Medien | Gerald John | aus FALTER 45/06 vom 08.11.2006

"Ich war immer gewohnt, der Beste zu sein." - Wer reflektiert da so kritisch die eigene Karriere? Hermann Maier? Lance Armstrong? Michael Schumacher? Viel prominenter. Robert Seeger, ewiger Sportreporter des ORF, gibt nach 1056 Skiübertragungen und mindestens zehnmal so vielen gedroschenen Phrasen in einem Special der Sportwoche ein Abschiedsinterview.

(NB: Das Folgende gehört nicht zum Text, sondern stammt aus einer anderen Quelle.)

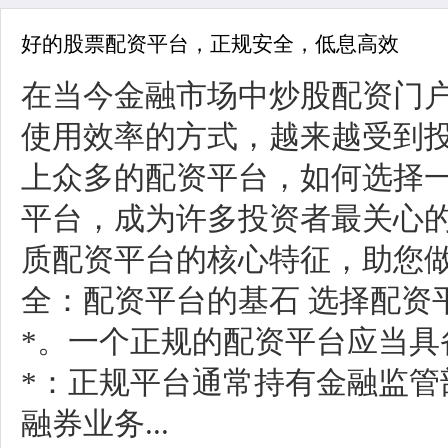
好的股票配资平台，正规安全，低息高效
在当今金融市场中炒股配资门
使用效率的方式，越来越受到
上众多的配资平台，如何选择一
平台，成为许多投资者最关心
质配资平台的核心特征，助您做出
全：配资平台的基石 选择配资
*。一个正规的配资平台应当具备以
*：正规平台通常持有金融监管
融券业务...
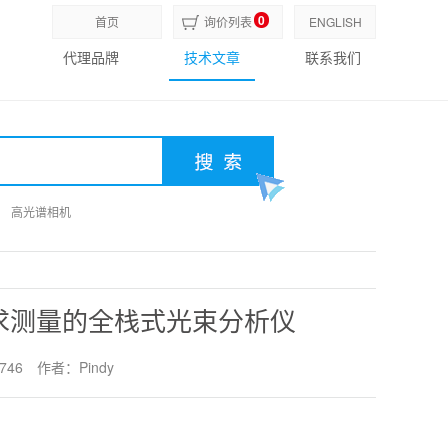
0
首页
询价列表
ENGLISH
代理品牌
技术文章
联系我们
高光谱相机
高光谱相机
高光谱相机
求测量的全栈式光束分析仪
746
作者：Pindy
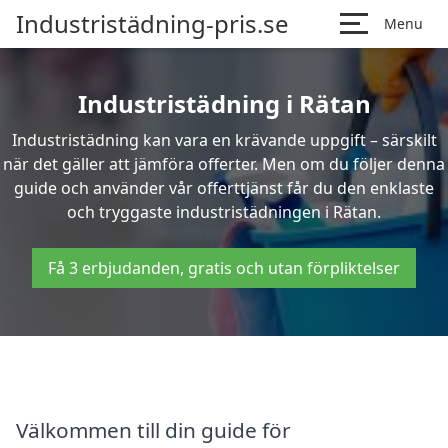
Industristädning-pris.se
Menu
Industristädning i Rätan
Industristädning kan vara en krävande uppgift – särskilt
när det gäller att jämföra offerter. Men om du följer denna
guide och använder vår offerttjänst får du den enklaste
och tryggaste industristädningen i Rätan.
Få 3 erbjudanden, gratis och utan förpliktelser
Välkommen till din guide för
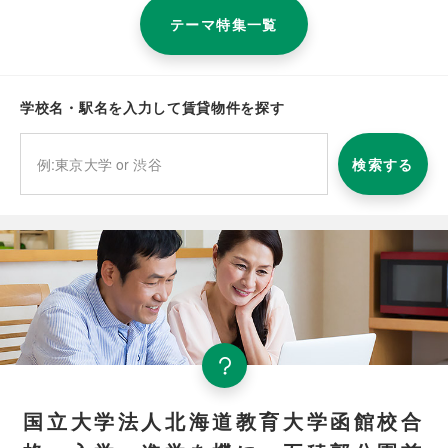
テーマ特集一覧
学校名・駅名を入力して賃貸物件を探す
検索する
国立大学法人北海道教育大学函館校合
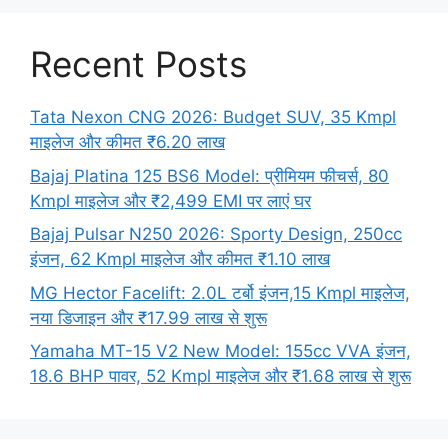
Recent Posts
Tata Nexon CNG 2026: Budget SUV, 35 Kmpl
माइलेज और कीमत ₹6.20 लाख
Bajaj Platina 125 BS6 Model: प्रीमियम फीचर्स, 80
Kmpl माइलेज और ₹2,499 EMI पर लाएं घर
Bajaj Pulsar N250 2026: Sporty Design, 250cc
इंजन, 62 Kmpl माइलेज और कीमत ₹1.10 लाख
MG Hector Facelift: 2.0L टर्बो इंजन,15 Kmpl माइलेज,
नया डिजाइन और ₹17.99 लाख से शुरू
Yamaha MT-15 V2 New Model: 155cc VVA इंजन,
18.6 BHP पावर, 52 Kmpl माइलेज और ₹1.68 लाख से शुरू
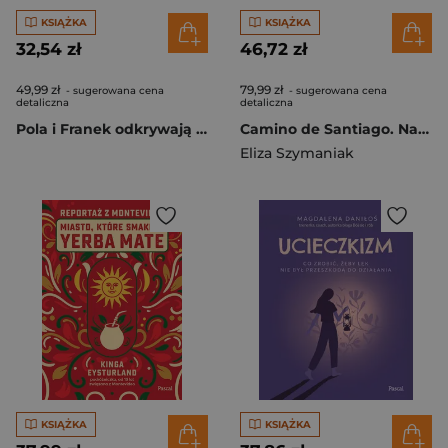
KSIĄŻKA
KSIĄŻKA
32,54 zł
46,72 zł
49,99 zł
79,99 zł
- sugerowana cena
- sugerowana cena
detaliczna
detaliczna
Pola i Franek odkrywają świat. Chorwacja, czyli kraj, w którym śpi się pod namiotem nad turkusową wodą
Camino de Santiago. Najpiękniejsze szlaki piesze i rowerowe
Eliza Szymaniak
KSIĄŻKA
KSIĄŻKA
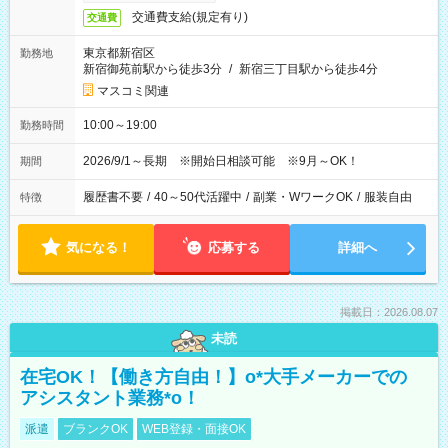
交通費支給(規定有り)
交通費
東京都新宿区
勤務地
新宿御苑前駅から徒歩3分
/
新宿三丁目駅から徒歩4分
マスコミ関連
10:00～19:00
勤務時間
2026/9/1～長期 ※開始日相談可能 ※9月～OK！
期間
履歴書不要
/
40～50代活躍中
/
副業・WワークOK
/
服装自由
特徴
気になる！
応募する
詳細へ
掲載日：2026.08.07
未読
在宅OK！【働き方自由！】o*大手メーカーでの
アシスタント業務*o！
派遣
ブランクOK
WEB登録・面接OK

In typischer Bescheidenheit spricht der mehr komische als kompetente Kommentator über seine spektakulär erkämpften Triumphe: "Als wir im Olympiaslalom einen Drei facherfolg hatten, dachte ich, es ist vielleicht gut, am Höhepunkt aufzuhören." Über seine legendäre Popularität: "Ich kann damit leben nicht mehr zu kommentieren, auch wenn es den Zuschauern leidtut." Über den reißenden Absatz eigener Fanartikel: "Pullover werde ich weiterhin kaufen - und zum guten Zweck versteigern." Und über seinen Nachfolger Oliver Polzer: "Er hat bei mir gelernt, was man gut und schlecht macht." Nachfrage der Sportwoche: "Was haben Sie schlecht gemacht?" Seeger lächelnd: "Das war jetzt eher rhetorisch gemeint."